## Exercise
Exact repetition is the task: copy every entry below.

Dataset entries
┌──
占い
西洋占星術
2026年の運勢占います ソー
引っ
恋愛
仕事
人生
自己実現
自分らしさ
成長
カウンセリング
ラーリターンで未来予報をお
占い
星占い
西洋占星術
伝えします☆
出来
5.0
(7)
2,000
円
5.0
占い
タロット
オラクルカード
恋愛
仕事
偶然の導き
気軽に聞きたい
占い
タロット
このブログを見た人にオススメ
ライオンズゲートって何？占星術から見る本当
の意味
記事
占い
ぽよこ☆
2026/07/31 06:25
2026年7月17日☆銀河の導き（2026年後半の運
└──
## Task answer
占い
西洋占星術
2026年の運勢占います ソー
引っ
恋愛
仕事
人生
自己実現
自分らしさ
成長
カウンセリング
ラーリターンで未来予報をお
占い
星占い
西洋占星術
伝えします☆
出来
5.0
(7)
2,000
円
5.0
占い
タロット
オラクルカード
恋愛
仕事
偶然の導き
気軽に聞きたい
占い
タロット
このブログを見た人にオススメ
ライオンズゲートって何？占星術から見る本当
の意味
記事
占い
ぽよこ☆
2026/07/31 06:25
2026年7月17日☆銀河の導き（2026年後半の運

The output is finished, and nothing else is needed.